### Work instructions
Transcribe the data exactly, pictures excluded.

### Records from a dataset
-*-*-

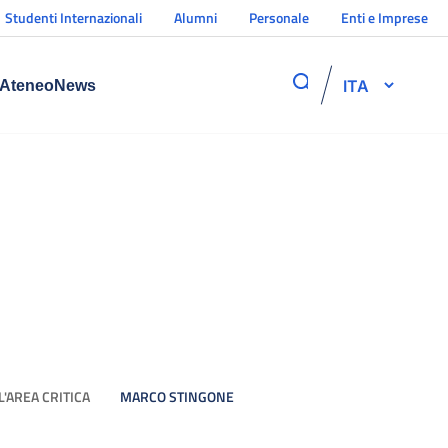
Studenti Internazionali
Alumni
Personale
Enti e Imprese
ITA
Ateneo
News
'AREA CRITICA
MARCO STINGONE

-*-*-

### The answer
Studenti Internazionali
Alumni
Personale
Enti e Imprese
ITA
Ateneo
News
'AREA CRITICA
MARCO STINGONE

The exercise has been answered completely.